In other words, the Malaysian government must let loose its stronghold onto the reins of the ailing air carrier, now bleeding $1.3 billion in cash these past three years, aside from the recent MH370 and MH17 extreme events, bombarding the firm during these past five months. Continued bureaucracy has not and will not work going forward, as the air carrier attempts to regroup inside a highly-competitive international commercial passenger airline industry.


Photo Credit: Jimmy LWH. MH370’s Boeing 777-200ER airliner, Registration Number 9M-MRO, disappeared on March 8, 2014.

Malaysia Airlines’ future entrepreneurial vision could be a renewed organizational construct that effectively re-emerges the air carrier, efficiently back into its competitively-advantaged position in the southeast Asia international passenger air travel market. This market will soon feature, possibly by the end of the year, safer and more secure “real-time airliner tracking.”

The principal strategic window of opportunity hinges on simultaneous investment along three schools of thought on achieving competitive advantage for a renamed Malaysia Airlines:

  1. a ‘scale and scope’ school – achieving superior scale and scope economies, through superior marketing and re-branding that not only maintains, but also enhances the renamed air carrier’s lower transaction costs relative to its airline competitors in the southeast Asia region;
  2. a ‘resource-based’ school – developing unique capabilities of customer satisfaction, responsiveness, and service of the re-branded air carrier, through its remaining 13 Boeing 777-200ER assets, new mid-size airliner fleet inventory management, and working capital and cash management, including protecting the air carrier’s capital reserves, through effective and efficient crisis management; and
  3. a ‘core competencies’ school – cultivating innovative and cross-cutting core knowledge and skills, derived from information and communications technological development that builds the air carrier’s service quality to customers and responsiveness by employees that are not only rare, but also not easily imitated or substituted by the renamed Malaysian air carrier’s competitors.

In the classical spirit of Jensen-Meckling (1976) organizational theory of the firm, the structural threads that bind together the future of a renamed Malaysia Airlines’ re-investments are a hybrid “centralized-decentralized” organizational coordination.

This coordination enhances managerial autonomy and training in heightened quality to customers. Yet, the new coordination reduces transaction costs of agency problems, tied to natural self-interest of the renamed air carrier’s decentralized decision management.

Such controls of agency cost problems can be achieved through the new air carrier headquarters’ significant investments in transportation and communication technological interconnections to centralized decision controls for proper monitoring, risk compliance, and board governance oversight.

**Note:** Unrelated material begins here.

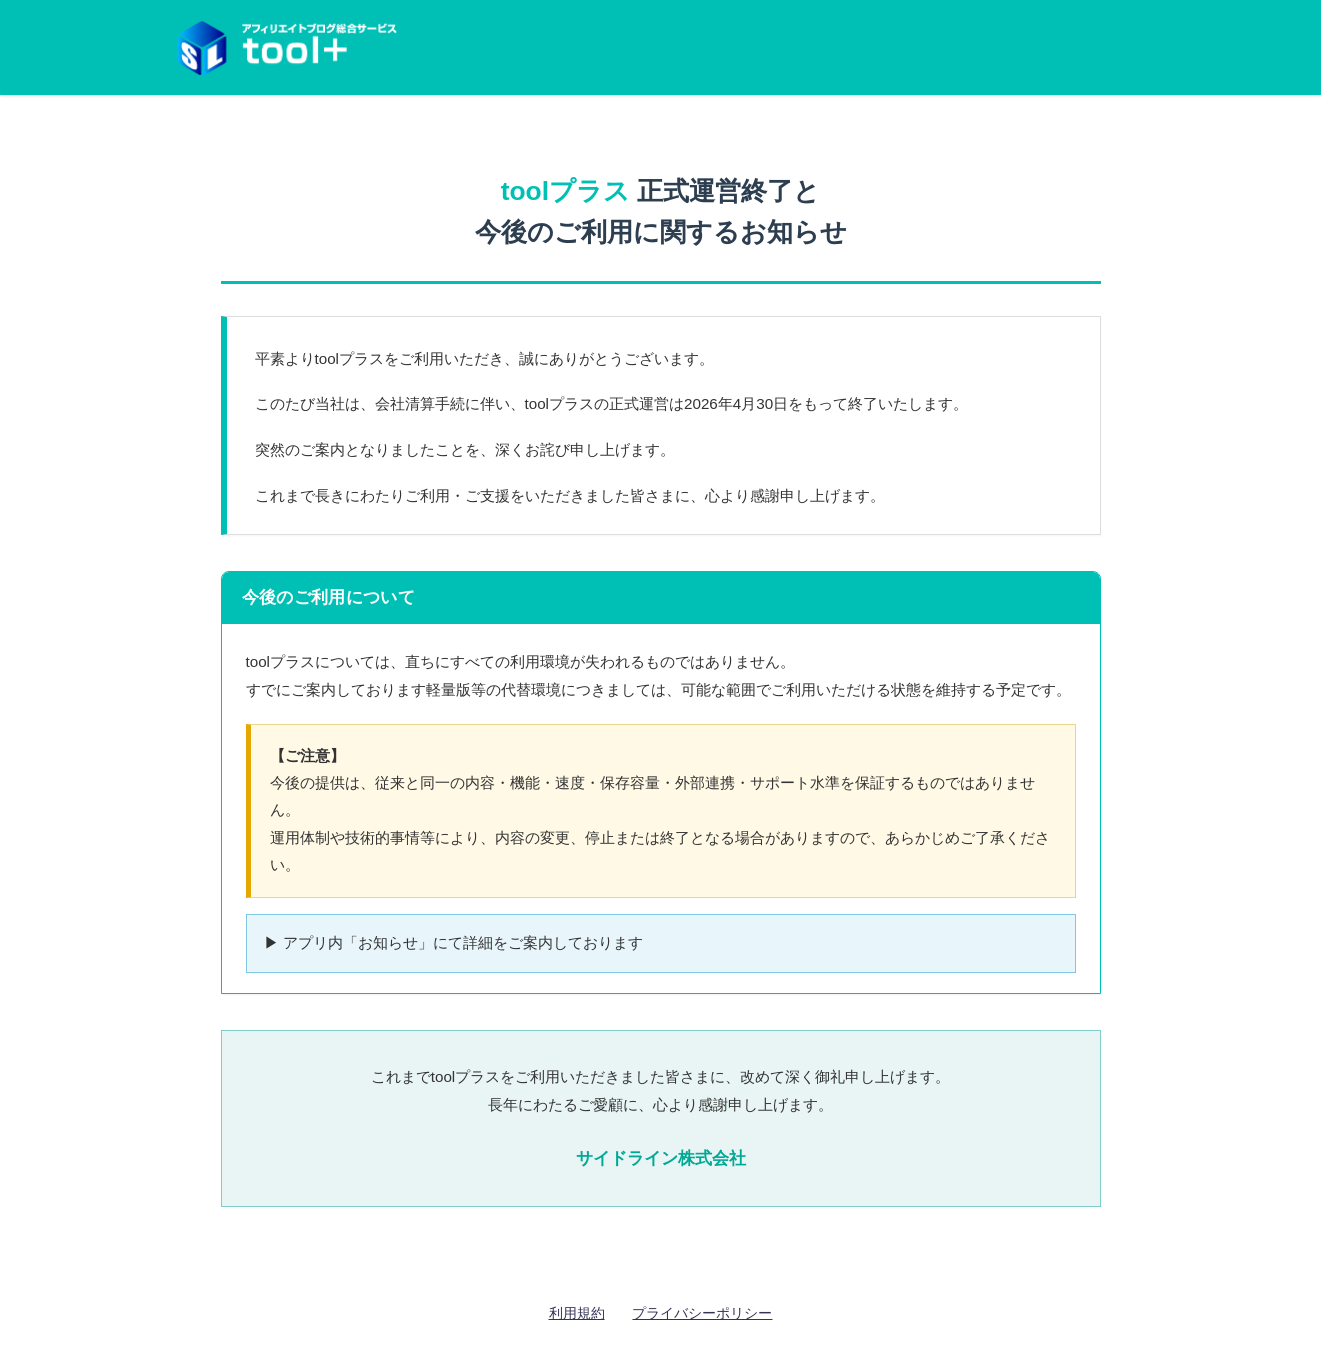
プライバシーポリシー (702, 1313)
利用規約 (577, 1313)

Enhanced oversight and controls ensure a diversified portfolio of decision rights allocations integrally-tied to incentive-based structures linked to the new air carrier’s corporate-level, competitively-advantaged strategy of family-focused customer service.

Most of all, this oversight must be integrated with reward systems motivated by the new air carrier’s corporate-level financial strategy of “everyday low prices of safe and secure, quality international passenger air travel.”